Anaesthetics audit gives student experience in pain medicine

At the end of her scholarly intensive placement, final year medical student Amy Dai, stood before the entire anaesthetics department at Bendigo Health and presented the results of her audit.

She’s sure this will be the most memorable moment of the rotation. "I got feedback or real time thoughts and comments on, not only my work, but also the results of the audit,” said Amy.

Well supported

Only six weeks before, she’d started an audit comparing the prescription of slow release opioids to post-operative orthopaedic patients with guidelines released by the Australian and New Zealand College of Anaesthetists.

“Before this I hadn't really had much experience in doing an audit, designing an audit, collecting data or analysing data,” she said.

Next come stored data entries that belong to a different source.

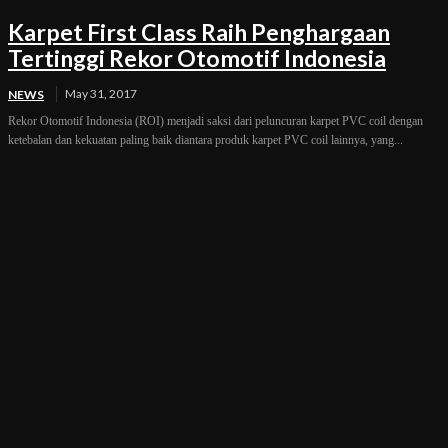
Karpet First Class Raih Penghargaan
Tertinggi Rekor Otomotif Indonesia
May 31, 2017
NEWS
Rekor Otomotif Indonesia (ROI) menjadi saksi dari peluncuran karpet PVC coil dengan
ketebalan dan kekuatan paling baik diantara produk karpet PVC coil lainnya, yang...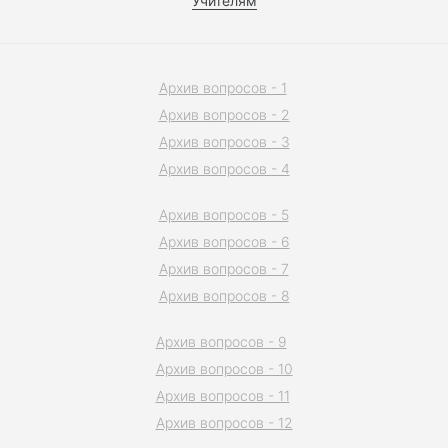
Учителям
Архив вопросов - 1
Архив вопросов - 2
Архив вопросов - 3
Архив вопросов - 4
Архив вопросов - 5
Архив вопросов - 6
Архив вопросов - 7
Архив вопросов - 8
Архив вопросов - 9
Архив вопросов - 10
Архив вопросов - 11
Архив вопросов - 12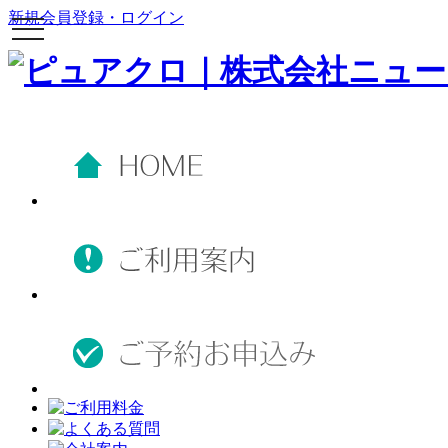
新規会員登録・ログイン
toggle
navigation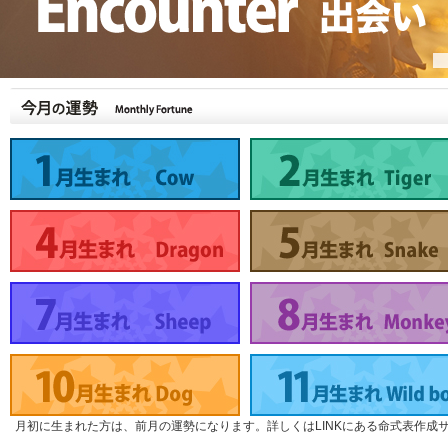
月初に生まれた方は、前月の運勢になります。詳しくはLINKにある命式表作成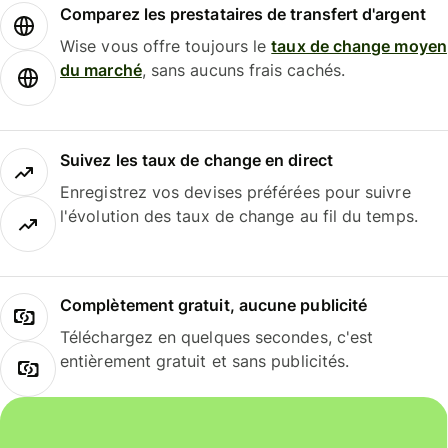
Comparez les prestataires de transfert d'argent
Wise vous offre toujours le
taux de change moyen
du marché
, sans aucuns frais cachés.
Suivez les taux de change en direct
Enregistrez vos devises préférées pour suivre
l'évolution des taux de change au fil du temps.
Complètement gratuit, aucune publicité
Téléchargez en quelques secondes, c'est
entièrement gratuit et sans publicités.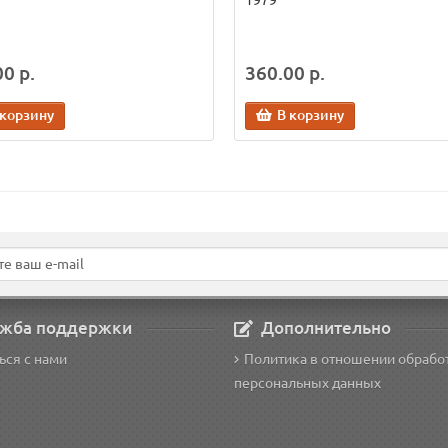
1979
0 р.
360.00 р.
 корзину
В корзину
жба поддержки
Дополнительно
ься с нами
Политика в отношении обрабо
персональных данных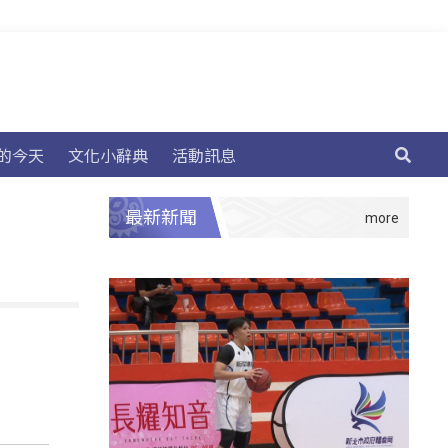
的今天
文化小辭典
活動訊息
最新新聞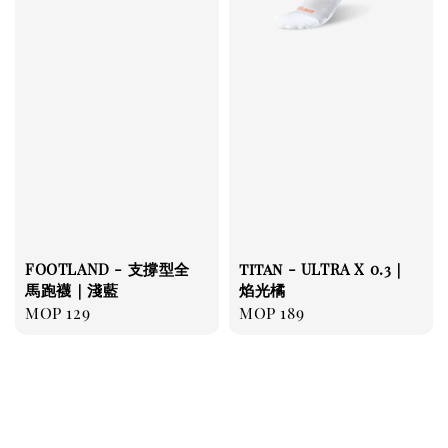
FOOTLAND - 支撐型全
titan - ULTRA X 0.3｜
馬跑襪｜淺藍
焰光橘
Regular
MOP 129
Regular
MOP 189
price
price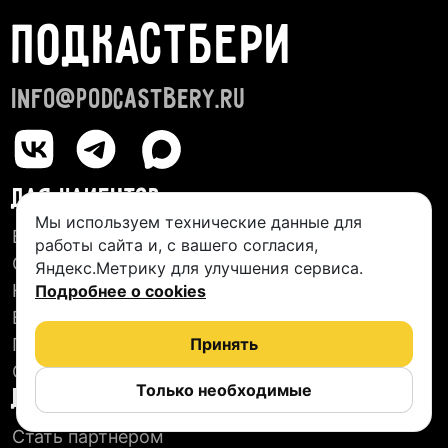
ПОДКАСТБЕРИ
info@podcastbery.ru
ДЛЯ КЛИЕНТОВ
Мы используем технические данные для
База студий
работы сайта и, с вашего согласия,
О сервисе
Яндекс.Метрику для улучшения сервиса.
Новые подкасты
Подробнее о cookies
Блог
Пользовательское соглашение
Принять
Отзывы
Только необходимые
ДЛЯ СТУДИЙ
Стать партнером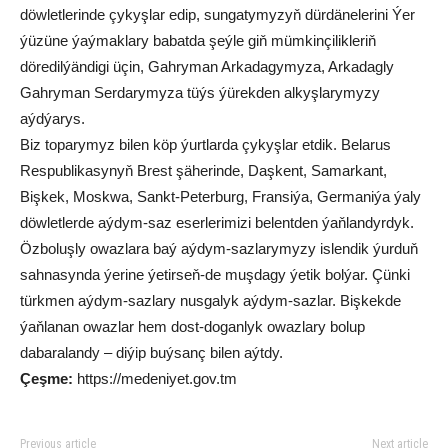
döwletlerinde çykyşlar edip, sungatymyzyň dürdänelerini Ýer
ýüzüne ýaýmaklary babatda şeýle giň mümkinçilikleriň
döredilýändigi üçin, Gahryman Arkadagymyza, Arkadagly
Gahryman Serdarymyza tüýs ýürekden alkyşlarymyzy
aýdýarys.
Biz toparymyz bilen köp ýurtlarda çykyşlar etdik. Belarus
Respublikasynyň Brest şäherinde, Daşkent, Samarkant,
Bişkek, Moskwa, Sankt-Peterburg, Fransiýa, Germaniýa ýaly
döwletlerde aýdym-saz eserlerimizi belentden ýaňlandyrdyk.
Özboluşly owazlara baý aýdym-sazlarymyzy islendik ýurduň
sahnasynda ýerine ýetirseň-de muşdagy ýetik bolýar. Çünki
türkmen aýdym-sazlary nusgalyk aýdym-sazlar. Bişkekde
ýaňlanan owazlar hem dost-doganlyk owazlary bolup
dabaralandy – diýip buýsanç bilen aýtdy.
Çeşme:
https://medeniyet.gov.tm
Previous article
Next article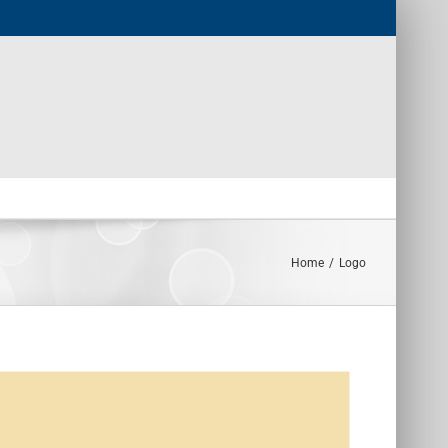
Home
/
Logo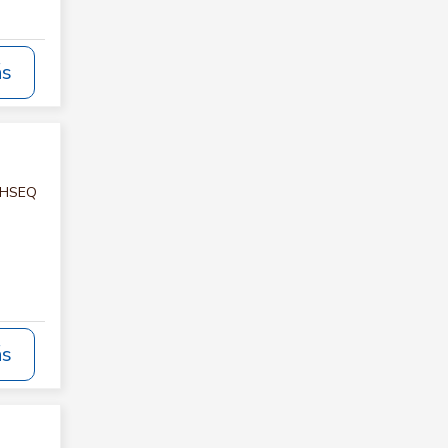
ás
E HSEQ
ás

But her two supervisors guided her through the process step-by-step. “I felt very, very supported.”

She had weekly meetings with them where they gave her feedback and direction. “Apart from those meetings, I also exchanged many, many emails with them whenever I had a question, a query or a concern. And they always got back to me really quickly.”

Clinical time with patients

Though the project involved a lot of desk time analysing data, she also gained firsthand insight into the sort of patients her data represented.

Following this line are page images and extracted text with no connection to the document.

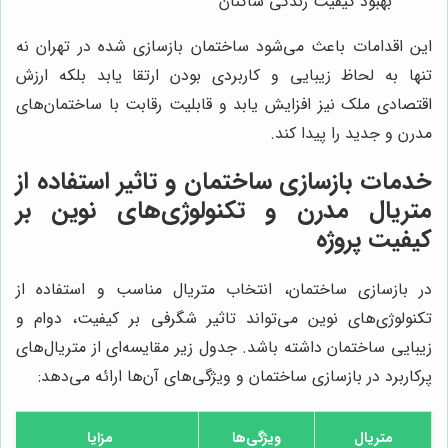
بهبود کیفیت زندگی ساکنان
این اقدامات باعث می‌شود ساختمان بازسازی شده در تهران نه
تنها به لحاظ زیبایی و کاربردی بودن ارتقا یابد بلکه ارزش
اقتصادی ملک نیز افزایش یابد و قابلیت رقابت با ساختمان‌های
مدرن و جدید را پیدا کند.
خدمات بازسازی ساختمان و تاثیر استفاده از
متریال مدرن و تکنولوژی‌های نوین بر
کیفیت پروژه
در بازسازی ساختمان، انتخاب متریال مناسب و استفاده از
تکنولوژی‌های نوین می‌تواند تاثیر شگرفی بر کیفیت، دوام و
زیبایی ساختمان داشته باشد. جدول زیر مقایسه‌ای از متریال‌های
پرکاربرد در بازسازی ساختمان و ویژگی‌های آن‌ها ارائه می‌دهد:
متریال
ویژگی‌ها
مزایا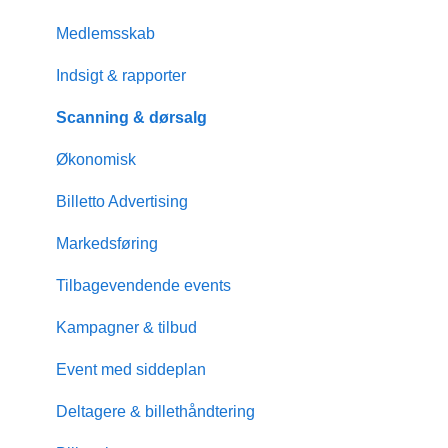
Medlemsskab
Indsigt & rapporter
Scanning & dørsalg
Økonomisk
Billetto Advertising
Markedsføring
Tilbagevendende events
Kampagner & tilbud
Event med siddeplan
Deltagere & billethåndtering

“I got to participate in pain rounds every morning with the acute pain services team. I was actually seeing the decision making, or the challenges that came with treating patients for acute pain,” said Amy.

“Although my project focussed on post-operative patients, I got to see everyone who had difficult pain to deal with. It taught me a lot about the different modalities of medicine that we have to treat pain, especially opioids.”

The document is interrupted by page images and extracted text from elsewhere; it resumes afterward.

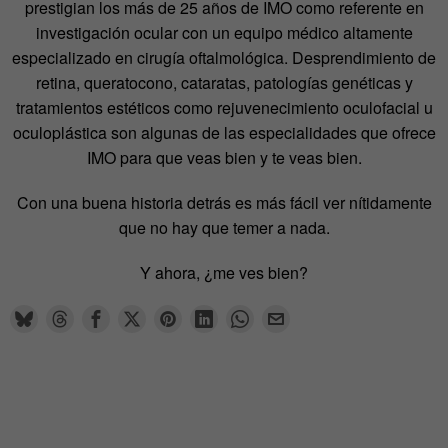
prestigian los más de 25 años de IMO como referente en
investigación ocular con un equipo médico altamente
especializado en cirugía oftalmológica. Desprendimiento de
retina, queratocono, cataratas, patologías genéticas y
tratamientos estéticos como rejuvenecimiento oculofacial u
oculoplástica son algunas de las especialidades que ofrece
IMO para que veas bien y te veas bien.
Con una buena historia detrás es más fácil ver nítidamente
que no hay que temer a nada.
Y ahora, ¿me ves bien?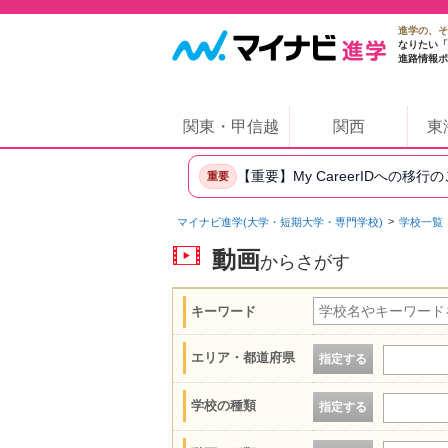
進学の、そ
なりたい「
進路情報ポ
関東・甲信越
関西
東
【重要】My CareerIDへの移行
重要
マイナビ進学(大学・短期大学・専門学校)
学校一覧
動画
からさがす
キーワード
エリア・都道府県
指定する
学校の種類
指定する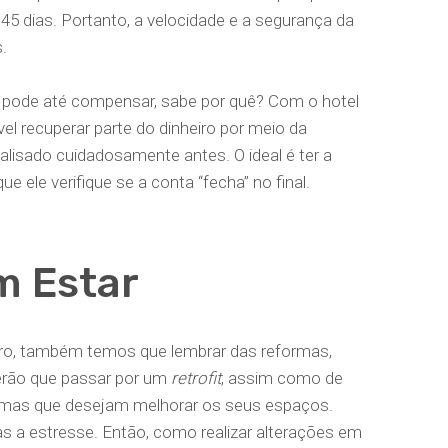
45 dias. Portanto, a velocidade e a segurança da
s.
 pode até compensar, sabe por quê? Com o hotel
el recuperar parte do dinheiro por meio da
nalisado cuidadosamente antes. O ideal é ter a
e ele verifique se a conta “fecha” no final.
m Estar
o, também temos que lembrar das reformas,
terão que passar por um
retrofit
, assim como de
 mas que desejam melhorar os seus espaços.
 a estresse. Então, como realizar alterações em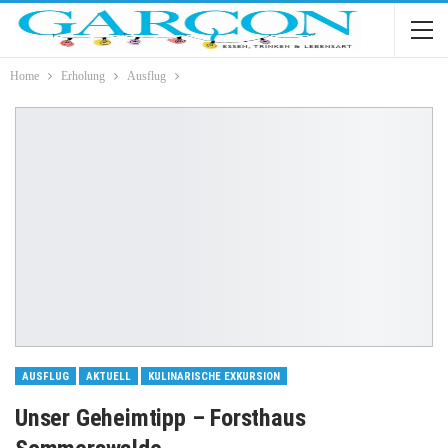
Home
Erholung
Ausflug
AUSFLUG
AKTUELL
KULINARISCHE EXKURSION
Unser Geheimtipp – Forsthaus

Amy already had an interest in anaesthetics and pain medicine which is why she preferenced this project first and she was pleased to be matched with it.

A huge opportunity for students

Dr Tushar Indulka is a consultant staff anaesthetist at Bendigo Health. He sees the final year scholarly rotation as a huge opportunity for students that might help them shape their future career. “It's an excellent opportunity for them to be able to participate in activities and tasks which actually contribute to clinical practice. By doing all this, they also develop their critical thinking, their critical writing,” he said. “From our department’s perspective, they help us to do the audit. It's a great help from them to our department.” The findings of the audit provided evidence for the need for additional resources to support anaesthetists who are working with clinically complex patient populations.

Amy agreed with Dr Indulka's summary of skills gained. “As medical students it's really hard to find opportunities like this and it's very rare that we get to do something and complete it from start to finish. I feel like that was also part of why this was so valuable. I got to do the entire thing and see it to the end.”

Being able to immerse herself in the project for six weeks was just as valuable. “It's just really good to see medicine from a different perspective because we're always seeing it either from the clinical perspective or from books.”